Of course, not all in the alcohol biz are opposed to marijuana law reform. In fact, a few companies have begun to show their support, which suggests that perhaps the booze tide could be changing, slowly but surely.

Last week Budweiser teamed up with marijuana in an effort to bring about legalization to Arkansas by sponsoring the AMCA Music and Art Festival, San Francisco Chronicle reported.  The collaboration was aimed at promoting the Arkansas Medical Cannabis Act initiative for the 2014 ballot.  The giant beer company even went so far as to promise to donate a portion of its beer sales to the legalization group Arkansans for Compassionate Care. What’s more, earlier this year, Redhook Brewery announced a ‘hemp beer’ called “Joint Effort” brewed from hemp seeds to celebrate cannabis legalization in Washington. 
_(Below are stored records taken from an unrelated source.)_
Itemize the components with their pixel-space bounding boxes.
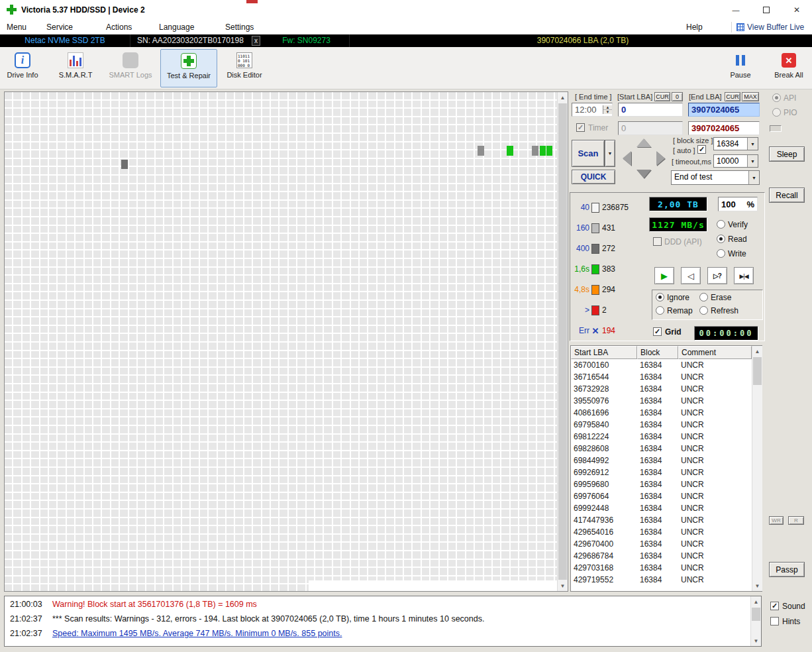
table-row[interactable]: 4086169616384UNCR	[571, 407, 752, 419]
table-row[interactable]: 42971955216384UNCR	[571, 574, 752, 586]
dropdown-icon[interactable]	[747, 155, 758, 167]
recall-button[interactable]: Recall	[769, 188, 805, 203]
scroll-up-icon[interactable]	[752, 346, 762, 356]
hints-checkbox[interactable]	[770, 617, 779, 625]
menu-item-settings[interactable]: Settings	[225, 20, 254, 34]
menu-item-help[interactable]: Help	[686, 20, 703, 34]
table-row[interactable]: 42970316816384UNCR	[571, 562, 752, 574]
table-cell: UNCR	[681, 563, 704, 572]
end-lba-cur-button[interactable]: CUR	[725, 92, 740, 101]
column-header-comment[interactable]: Comment	[678, 346, 752, 359]
quick-button[interactable]: QUICK	[572, 170, 615, 184]
smart-button[interactable]: S.M.A.R.T	[56, 49, 95, 87]
column-header-start-lba[interactable]: Start LBA	[571, 346, 637, 359]
buffer-grid-icon	[736, 23, 744, 31]
log-scrollbar[interactable]	[750, 596, 761, 646]
menu-item-service[interactable]: Service	[46, 20, 73, 34]
menu-item-language[interactable]: Language	[159, 20, 194, 34]
passp-button[interactable]: Passp	[769, 562, 805, 577]
serial-close-button[interactable]: x	[252, 36, 260, 46]
scroll-down-icon[interactable]	[752, 580, 762, 591]
table-scrollbar[interactable]	[752, 346, 762, 591]
column-header-block[interactable]: Block	[637, 346, 678, 359]
table-row[interactable]: 6999244816384UNCR	[571, 502, 752, 514]
timeout-combo[interactable]: 10000	[713, 154, 758, 168]
seek-left-icon[interactable]	[623, 151, 631, 166]
read-radio[interactable]	[717, 235, 725, 243]
scroll-thumb[interactable]	[752, 608, 760, 621]
menu-item-actions[interactable]: Actions	[106, 20, 132, 34]
play-button[interactable]	[654, 267, 674, 284]
table-row[interactable]: 6984499216384UNCR	[571, 455, 752, 466]
step-back-button[interactable]	[681, 267, 701, 284]
table-cell: 39550976	[574, 396, 609, 406]
end-time-spinner[interactable]: 12:00 ▲▼	[572, 103, 613, 117]
scroll-up-icon[interactable]	[751, 596, 761, 607]
seek-down-icon[interactable]	[636, 170, 651, 178]
scroll-thumb[interactable]	[558, 103, 567, 580]
close-button[interactable]	[782, 0, 812, 20]
spinner-arrows-icon[interactable]: ▲▼	[603, 105, 612, 114]
table-row[interactable]: 3670016016384UNCR	[571, 359, 752, 371]
window-title: Victoria 5.37 HDD/SSD | Device 2	[21, 0, 145, 20]
view-buffer-live-button[interactable]: View Buffer Live	[747, 20, 804, 34]
table-row[interactable]: 6995968016384UNCR	[571, 478, 752, 490]
scan-dropdown-button[interactable]: ▼	[605, 140, 615, 167]
start-lba-cur-button[interactable]: CUR	[654, 92, 670, 101]
refresh-radio[interactable]	[699, 306, 708, 315]
table-row[interactable]: 42968678416384UNCR	[571, 550, 752, 562]
start-lba-zero-button[interactable]: 0	[672, 92, 683, 101]
table-row[interactable]: 42967040016384UNCR	[571, 538, 752, 550]
drive-model[interactable]: Netac NVMe SSD 2TB	[0, 34, 130, 47]
table-row[interactable]: 6997606416384UNCR	[571, 490, 752, 502]
end-lba-max-button[interactable]: MAX	[742, 92, 759, 101]
remap-radio[interactable]	[656, 306, 664, 315]
table-row[interactable]: 3671654416384UNCR	[571, 371, 752, 383]
break-all-button[interactable]: ✕ Break All	[768, 49, 809, 87]
scan-button[interactable]: Scan	[572, 140, 605, 167]
seek-right-icon[interactable]	[656, 151, 665, 166]
maximize-button[interactable]	[751, 0, 782, 20]
block-size-combo[interactable]: 16384	[713, 137, 758, 150]
table-row[interactable]: 42965401616384UNCR	[571, 526, 752, 538]
scroll-thumb[interactable]	[753, 357, 762, 385]
table-row[interactable]: 3955097616384UNCR	[571, 395, 752, 407]
scroll-down-icon[interactable]	[751, 635, 761, 646]
dropdown-icon[interactable]	[748, 171, 759, 184]
table-row[interactable]: 41744793616384UNCR	[571, 514, 752, 526]
drive-info-button[interactable]: i Drive Info	[3, 49, 42, 87]
sleep-button[interactable]: Sleep	[769, 146, 805, 162]
minimize-button[interactable]	[721, 0, 751, 20]
map-scrollbar[interactable]	[557, 92, 568, 591]
test-repair-button[interactable]: Test & Repair	[160, 49, 217, 87]
seek-to-button[interactable]	[707, 267, 727, 284]
scroll-up-icon[interactable]	[558, 92, 568, 103]
sound-checkbox[interactable]	[770, 602, 779, 610]
ignore-radio[interactable]	[656, 293, 664, 301]
seek-diamond-control[interactable]	[623, 138, 665, 178]
erase-radio[interactable]	[699, 293, 708, 301]
write-radio[interactable]	[717, 249, 725, 258]
scroll-down-icon[interactable]	[558, 580, 568, 591]
dropdown-icon[interactable]	[747, 138, 758, 150]
seek-up-icon[interactable]	[636, 138, 651, 147]
jump-ends-button[interactable]	[734, 267, 754, 284]
jump-ends-icon	[739, 271, 748, 280]
timer-checkbox[interactable]	[576, 123, 585, 132]
grid-checkbox[interactable]	[653, 327, 662, 336]
table-row[interactable]: 6992691216384UNCR	[571, 466, 752, 478]
end-lba-input[interactable]: 3907024065	[688, 103, 760, 117]
table-row[interactable]: 6979584016384UNCR	[571, 419, 752, 431]
table-row[interactable]: 3673292816384UNCR	[571, 383, 752, 395]
table-row[interactable]: 6982860816384UNCR	[571, 443, 752, 455]
table-cell: UNCR	[681, 516, 704, 525]
table-row[interactable]: 6981222416384UNCR	[571, 431, 752, 443]
start-lba-input[interactable]: 0	[618, 103, 683, 117]
scan-map-grid[interactable]	[5, 92, 557, 591]
pause-button[interactable]: Pause	[725, 49, 756, 87]
auto-checkbox[interactable]	[697, 145, 706, 154]
end-of-test-combo[interactable]: End of test	[671, 170, 760, 185]
menu-item-menu[interactable]: Menu	[7, 20, 26, 34]
verify-radio[interactable]	[717, 220, 725, 229]
disk-editor-button[interactable]: 110110 101000 0001 Disk Editor	[221, 49, 268, 87]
Such collaborative measures have supporters hopeful that as more states move to vote on the issue in the coming years and recreational pot shops are expected to open their doors for the first time in history on January 1, 2014, that other companies will follow suit and jump on the pot bandwagon in a bid to remove the fear and stigma surrounding pot in order to give marijuana the same chance that liquor received a century ago when its prohibition was removed.

After all, as Armentano explains, no one is arguing that marijuana is innocuous, only that the relative harm compared to alcohol is nominal.  If as a society we acknowledge it is better public policy to legalize and regulate alcohol because of its potential harms to users, than by that same logic, it would be a better public health initiative to regulate cannabis for the same reason:

“Right now, we have no controls on cannabis; there’s an absence of control. The way to control it is to to regulate it but we only have regulation after legalization. That is what we did with alcohol, that’s what we ought to do with marijuana based on the same principles."